My Dad introduced me to the phrase while attempting to teach me Par 3 golf at a young age. I lost a bucket of his good Titleist balls in the process, in part because I could not learn by his example. His busy legal career cost him an ability to find practice hours.
But not our President Barack Obama! Golf is his game, and wars on three fronts plus all of that energy being expended on “saving the middle class” can’t keep him from the weekly 18 holes at the Andrews AFB course.
Who was that frequently lambasted former president who skipped out on his passion for golf, as it was unseemly and traded it for mountain-biking? It was that Bush fellow; you know, previous governor of Texas! Oddly, he now seems serious by comparison.
While we humble citizens live in fear of losing our homes, and cut back on vacations, movies, and dinners, the White House parties continue at Camp David, and the First Lady jet-sets it around the globe at tremendous taxpayer expense; such a lesson we are learning!
Do as I say, not as I do, America.
The pressure from the Oval Office now is to raise taxes – toward a balanced budget – in some way a cure for the spending addiction of this current government. What had been “the middle class” (but is diminishing) surely bears the burden. Taxes become fees and hidden costs, and monetary cheating on the road to inflation is all fuzzied-up as increases in food, gasoline, and energy costs to consumers.
Our family thinks that chicken is “the new red meat.”
In the old days, the “do as I say, not as I do” philosophy was born in a World War II-influenced generation from a need for authoritarian control. A real war was on then, and the homeland of America was truly threatened. No time for niceties and a reasonable rationale for a more limited “due process.”
President Franklin Roosevelt and his successor Harry – the haberdasher – Truman did not mock the American people with their behaviors. Rather they sought unity in all ways with the common everyday people. Hypocrisy in deed was not a problem.

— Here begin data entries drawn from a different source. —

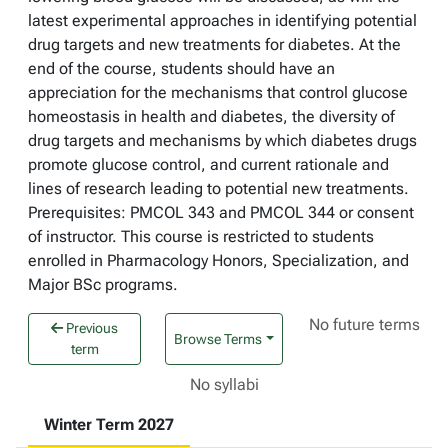
latest experimental approaches in identifying potential
drug targets and new treatments for diabetes. At the
end of the course, students should have an
appreciation for the mechanisms that control glucose
homeostasis in health and diabetes, the diversity of
drug targets and mechanisms by which diabetes drugs
promote glucose control, and current rationale and
lines of research leading to potential new treatments.
Prerequisites: PMCOL 343 and PMCOL 344 or consent
of instructor. This course is restricted to students
enrolled in Pharmacology Honors, Specialization, and
Major BSc programs.
No future terms
Previous
Browse Terms
term
No syllabi
Winter Term 2027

Today, words don’t seem to matter. The treasured and lauded media outlets now don’t keep track of political rhetoric, sitting on their findings in tepid collusion. News has become a “profit center” as opposed to a public trust. Entire news gathering corporations are now bankrupted and some are in flames over the purchase of “news.”

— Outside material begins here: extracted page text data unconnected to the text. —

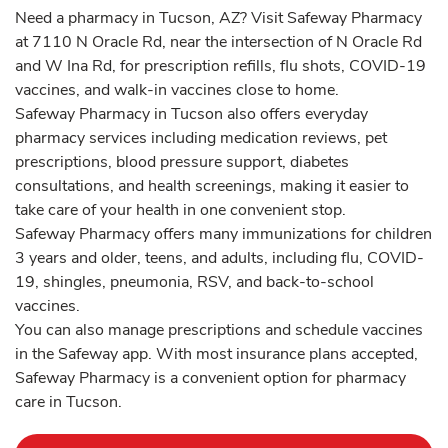
Need a pharmacy in Tucson, AZ? Visit Safeway Pharmacy
at 7110 N Oracle Rd, near the intersection of N Oracle Rd
and W Ina Rd, for prescription refills, flu shots, COVID-19
vaccines, and walk-in vaccines close to home.
Safeway Pharmacy in Tucson also offers everyday
pharmacy services including medication reviews, pet
prescriptions, blood pressure support, diabetes
consultations, and health screenings, making it easier to
take care of your health in one convenient stop.
Safeway Pharmacy offers many immunizations for children
3 years and older, teens, and adults, including flu, COVID-
19, shingles, pneumonia, RSV, and back-to-school
vaccines.
You can also manage prescriptions and schedule vaccines
in the Safeway app. With most insurance plans accepted,
Safeway Pharmacy is a convenient option for pharmacy
care in Tucson.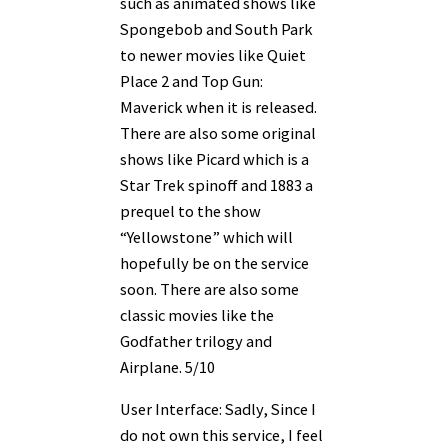
such as animated shows like
Spongebob and South Park
to newer movies like Quiet
Place 2 and Top Gun:
Maverick when it is released.
There are also some original
shows like Picard which is a
Star Trek spinoff and 1883 a
prequel to the show
“Yellowstone” which will
hopefully be on the service
soon. There are also some
classic movies like the
Godfather trilogy and
Airplane. 5/10
User Interface: Sadly, Since I
do not own this service, I feel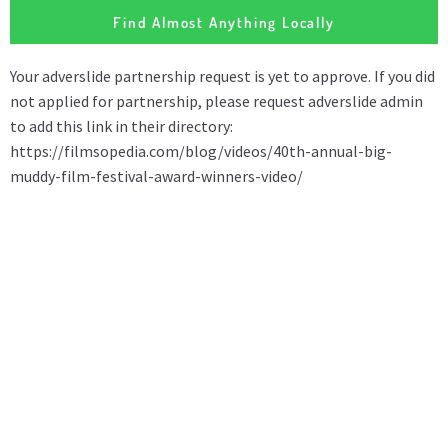
Find Almost Anything Locally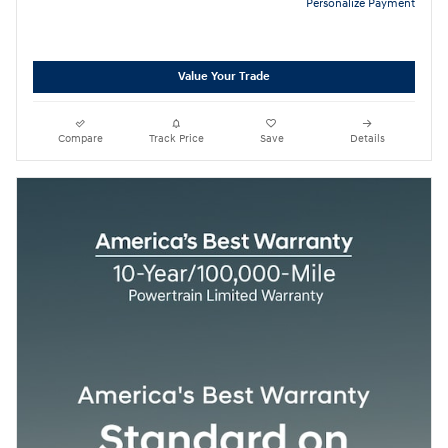
Personalize Payment
Value Your Trade
Compare
Track Price
Save
Details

And just when we needed them most; as our three part governing system devolves and rules by executive order of the president by decree really. Where is the pushback?

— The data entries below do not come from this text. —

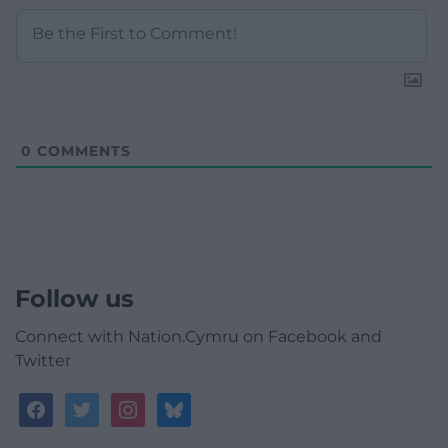
0
COMMENTS
Follow us
Connect with Nation.Cymru on Facebook and
Twitter
facebook
twitter
instagram
bluesky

Unfortunately, Congress has willingly removed itself from the game, and the two-party system has been simply self-serving in any potential oversight roles. Bought out and “lobbified.”
Also, the media has successfully marginalized any response from what had once been a “Tea Party.” Will they return in force and figure out how to unify, or had the Obamacare fight been their finest hour?
Good citizens of America, there is now only one process that works to track government in our do-as-I-say and not-as-I-do conundrum: Ignore the political promises and posturing, but examine the deeds with a microscope. Dig to pages A-3 and beyond to see what has been buried.
Then react to it!
Notice it when pop-culture has taken over from hard news that is not so salient, and exchange allegiances to channels and networks for a variety of different websites, blogs, and opposing-publications.
Now, do as I say!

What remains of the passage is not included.